Exploring the temples at Angkor Wat
Today is my 32nd birthday. Our final concert of our tour was this afternoon. I’m on the high speed rail train from Kaohsiung to Taipei, Taiwan thinking about the day, and my heart is full.
We just wrapped up three concerts in three cities in three days. We arrived in Taiwan around 11pm on Thursday. Before we left Cambodia that morning, we had the incredible opportunity to tour the temples at Angkor Wat that date back to the 12th century. Our new friend, John (director of American Voices – the team that manages AMA tours), flew in from Thailand to meet up with us, and rearranged our travel arrangements so we could have time to see the temples with him. We started our tour at 6:30am with a private tour guide named Rom (pronounced Rome).
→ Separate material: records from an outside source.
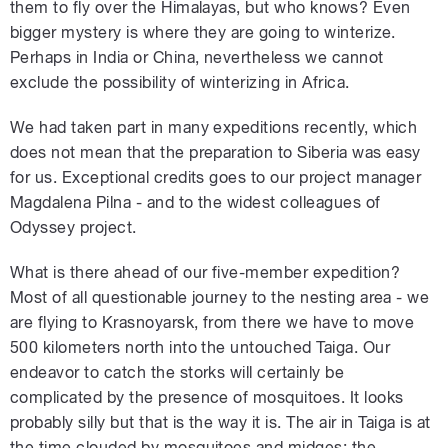
them to fly over the Himalayas, but who knows? Even
bigger mystery is where they are going to winterize.
Perhaps in India or China, nevertheless we cannot
exclude the possibility of winterizing in Africa.
We had taken part in many expeditions recently, which
does not mean that the preparation to Siberia was easy
for us. Exceptional credits goes to our project manager
Magdalena Pilna - and to the widest colleagues of
Odyssey project.
What is there ahead of our five-member expedition?
Most of all questionable journey to the nesting area - we
are flying to Krasnoyarsk, from there we have to move
500 kilometers north into the untouched Taiga. Our
endeavor to catch the storks will certainly be
complicated by the presence of mosquitoes. It looks
probably silly but that is the way it is. The air in Taiga is at
the time clouded by mosquitoes and midges; the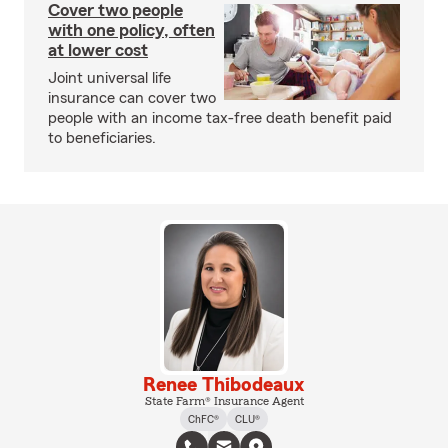
Cover two people
with one policy, often
at lower cost
Joint universal life
insurance can cover two
people with an income tax-free death benefit paid
to beneficiaries.
Renee Thibodeaux
State Farm® Insurance Agent
ChFC®
CLU®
My favorite temple in the massive complex was one that was featured in the film “Tomb Raider.” Unlike the main temple at Angkor Wat, which has been cleaned up and restored, the temple from the film has been consumed by the jungle. There are vines wrapped around the stairs and doorways, monkeys run free around the complex, and 200 year-old trees grow right out of the stone. I felt like Indiana Jones as I explored the eerie ruins. Indiana Memmel?
Our first full day in Taiwan was really special. I looked out my window in the morning and noticed that the neighboring building to our hotel was Taipei 101. Formerly the tallest building in the world, it towers into the clouds and its distinct look, like stacked blocks, really intrigued me. I took about a zillion photos.
Our first event was at National Taiwan University Hospital in Taipei. The staff told us that they have concerts there because they believe music is so important in the healing process, AND for the well-being of the caregivers. They also told us the crowd was the biggest they’d ever had at an event. Over and over, we have been so touched by the response and receptiveness of the people in Asia towards our band.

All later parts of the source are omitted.